Lecteurs, vivants acteurs de la chaîne du livre bien qu’en
principe anonymes destinataires de ce dernier, nous avons, comme très souvent
je le répète, une responsabilité. Et comme aussi l’écrit Virginia Woolf, une
grande importance. « Les critères
que nous posons et les jugements que nous portons [précise-t-elle dans
l’Art du Roman] s’insinuent dans l’air et deviennent partie de
l’atmosphère que respirent les écrivains en travaillant. Une influence est
créée, qui les marque, même si elle ne trouve jamais son expression imprimée.
Et cette influence, si elle est bien préparée, vigoureuse, personnelle,
sincère, pourrait être de grande valeur aujourd’hui, quand la critique se
trouve par la force des choses en suspens, quand les livres défilent comme une
procession d’animaux dans une baraque de tir et que le critique n’a qu’une
seconde pour charger, viser, tirer, bien pardonnable s’il prend un lapin pour
un tigre, un aigle pour une volaille, ou manque son but et perd son coup contre
quelque pacifique vache qui paît dans le champ voisin."
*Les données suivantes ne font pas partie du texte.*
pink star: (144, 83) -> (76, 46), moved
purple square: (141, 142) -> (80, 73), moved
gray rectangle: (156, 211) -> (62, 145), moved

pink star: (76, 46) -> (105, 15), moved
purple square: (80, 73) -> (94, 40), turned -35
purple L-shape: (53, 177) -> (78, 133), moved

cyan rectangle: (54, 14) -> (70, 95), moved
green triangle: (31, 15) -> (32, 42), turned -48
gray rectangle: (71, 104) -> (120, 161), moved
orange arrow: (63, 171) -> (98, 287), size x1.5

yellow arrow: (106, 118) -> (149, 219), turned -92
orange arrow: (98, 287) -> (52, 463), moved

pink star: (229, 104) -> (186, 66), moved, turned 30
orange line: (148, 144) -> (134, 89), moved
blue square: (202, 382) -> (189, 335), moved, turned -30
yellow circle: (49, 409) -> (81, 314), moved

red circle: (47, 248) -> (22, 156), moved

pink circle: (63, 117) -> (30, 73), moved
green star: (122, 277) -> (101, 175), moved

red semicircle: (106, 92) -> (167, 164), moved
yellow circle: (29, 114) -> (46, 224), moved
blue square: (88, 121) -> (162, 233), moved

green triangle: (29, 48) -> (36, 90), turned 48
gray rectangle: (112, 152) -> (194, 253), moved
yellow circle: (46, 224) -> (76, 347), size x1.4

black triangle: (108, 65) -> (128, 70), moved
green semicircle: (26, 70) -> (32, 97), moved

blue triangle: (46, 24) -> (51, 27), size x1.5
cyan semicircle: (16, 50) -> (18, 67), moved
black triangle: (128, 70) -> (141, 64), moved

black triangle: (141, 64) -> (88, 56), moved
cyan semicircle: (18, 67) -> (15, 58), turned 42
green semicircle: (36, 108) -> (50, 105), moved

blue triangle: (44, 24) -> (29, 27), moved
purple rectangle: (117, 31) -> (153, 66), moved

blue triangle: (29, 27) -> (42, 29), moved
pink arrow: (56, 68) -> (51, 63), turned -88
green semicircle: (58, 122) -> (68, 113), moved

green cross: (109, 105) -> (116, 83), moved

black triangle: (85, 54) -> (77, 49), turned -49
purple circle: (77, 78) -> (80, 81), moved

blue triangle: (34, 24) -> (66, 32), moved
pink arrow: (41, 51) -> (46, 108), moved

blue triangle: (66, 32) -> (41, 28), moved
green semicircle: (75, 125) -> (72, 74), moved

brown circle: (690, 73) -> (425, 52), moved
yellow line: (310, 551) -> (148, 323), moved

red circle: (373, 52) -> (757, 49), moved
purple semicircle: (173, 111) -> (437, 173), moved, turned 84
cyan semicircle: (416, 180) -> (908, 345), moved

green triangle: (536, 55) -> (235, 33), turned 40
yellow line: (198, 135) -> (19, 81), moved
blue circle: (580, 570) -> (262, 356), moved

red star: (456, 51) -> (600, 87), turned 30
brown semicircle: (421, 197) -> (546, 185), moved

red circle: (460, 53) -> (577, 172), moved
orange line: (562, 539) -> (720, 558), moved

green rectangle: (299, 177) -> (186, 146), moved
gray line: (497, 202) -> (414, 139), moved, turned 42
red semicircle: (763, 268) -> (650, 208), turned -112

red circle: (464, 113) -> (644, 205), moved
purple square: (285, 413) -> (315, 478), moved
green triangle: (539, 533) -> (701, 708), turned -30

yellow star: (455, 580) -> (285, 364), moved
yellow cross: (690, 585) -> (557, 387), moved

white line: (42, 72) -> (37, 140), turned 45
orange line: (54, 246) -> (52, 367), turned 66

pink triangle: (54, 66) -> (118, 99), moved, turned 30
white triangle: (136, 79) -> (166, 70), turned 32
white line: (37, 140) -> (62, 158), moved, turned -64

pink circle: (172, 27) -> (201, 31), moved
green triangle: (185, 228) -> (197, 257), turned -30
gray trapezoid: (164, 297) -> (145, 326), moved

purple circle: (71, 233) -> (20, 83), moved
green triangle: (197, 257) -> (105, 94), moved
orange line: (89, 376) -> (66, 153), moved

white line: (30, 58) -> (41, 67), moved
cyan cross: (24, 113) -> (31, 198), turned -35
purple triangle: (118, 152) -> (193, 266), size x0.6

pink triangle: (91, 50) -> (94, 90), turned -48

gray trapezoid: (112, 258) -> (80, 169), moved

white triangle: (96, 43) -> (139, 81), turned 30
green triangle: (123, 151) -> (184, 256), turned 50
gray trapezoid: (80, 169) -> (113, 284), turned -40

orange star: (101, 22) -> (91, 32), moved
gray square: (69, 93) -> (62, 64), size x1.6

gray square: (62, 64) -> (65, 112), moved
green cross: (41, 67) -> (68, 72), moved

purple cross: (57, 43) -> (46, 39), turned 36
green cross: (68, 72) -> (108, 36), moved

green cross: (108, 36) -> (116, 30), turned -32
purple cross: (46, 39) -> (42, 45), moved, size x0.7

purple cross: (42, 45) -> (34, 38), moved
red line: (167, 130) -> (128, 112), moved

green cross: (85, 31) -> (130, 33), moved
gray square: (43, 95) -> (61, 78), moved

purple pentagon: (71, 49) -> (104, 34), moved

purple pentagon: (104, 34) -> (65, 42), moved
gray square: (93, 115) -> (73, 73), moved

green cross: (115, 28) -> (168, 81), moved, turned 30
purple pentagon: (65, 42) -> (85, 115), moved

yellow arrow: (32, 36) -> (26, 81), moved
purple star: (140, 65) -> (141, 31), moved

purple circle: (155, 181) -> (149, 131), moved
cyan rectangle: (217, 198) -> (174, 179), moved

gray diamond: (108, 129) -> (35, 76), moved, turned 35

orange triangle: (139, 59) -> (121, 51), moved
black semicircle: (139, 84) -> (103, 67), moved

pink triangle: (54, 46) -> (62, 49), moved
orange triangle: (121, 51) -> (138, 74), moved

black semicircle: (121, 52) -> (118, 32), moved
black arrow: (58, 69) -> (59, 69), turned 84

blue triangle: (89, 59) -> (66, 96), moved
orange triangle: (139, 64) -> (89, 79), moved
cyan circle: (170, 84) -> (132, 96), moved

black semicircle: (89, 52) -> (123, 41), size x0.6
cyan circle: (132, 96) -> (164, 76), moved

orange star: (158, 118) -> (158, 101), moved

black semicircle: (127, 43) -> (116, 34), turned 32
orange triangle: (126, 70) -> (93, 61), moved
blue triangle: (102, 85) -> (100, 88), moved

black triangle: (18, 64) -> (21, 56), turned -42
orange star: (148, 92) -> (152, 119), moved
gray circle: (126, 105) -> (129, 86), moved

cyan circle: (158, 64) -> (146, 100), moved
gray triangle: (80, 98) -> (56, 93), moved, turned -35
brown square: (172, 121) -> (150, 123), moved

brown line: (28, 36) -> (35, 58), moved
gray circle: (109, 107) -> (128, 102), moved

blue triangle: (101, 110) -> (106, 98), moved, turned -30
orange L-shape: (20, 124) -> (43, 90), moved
Des critiques qui prennent un lapin pour un tigre, nous n’en
manquons point. Principalement aujourd’hui sur le net. Où une part importante
de la poésie se troque. S’échange. Fait un peu parler d’elle du fait de l’espace
que lui laisse la criante indifférence des medias naturellement préoccupés
d’objets plus rentables. C’est que les dits-lapins sont à l’évidence plus
nombreux que les tigres. Les volailles que les aigles.